[Opening Dataset extract section]

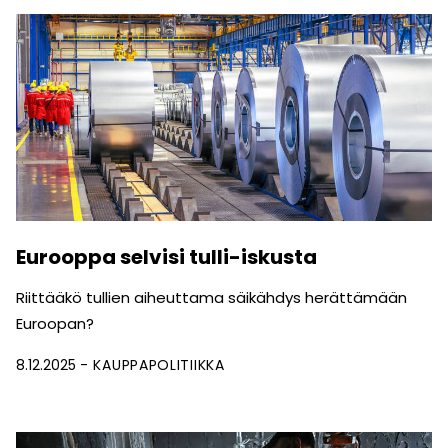
Eurooppa selvisi tulli-iskusta
Riittääkö tullien aiheuttama säikähdys herättämään
Euroopan?
8.12.2025
KAUPPAPOLITIIKKA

[Closing Dataset extract section]

_Task instructions_
Reproduce each entry precisely, dropping only the pictures.

_Problem solution_
Eurooppa selvisi tulli-iskusta
Riittääkö tullien aiheuttama säikähdys herättämään
Euroopan?
8.12.2025
KAUPPAPOLITIIKKA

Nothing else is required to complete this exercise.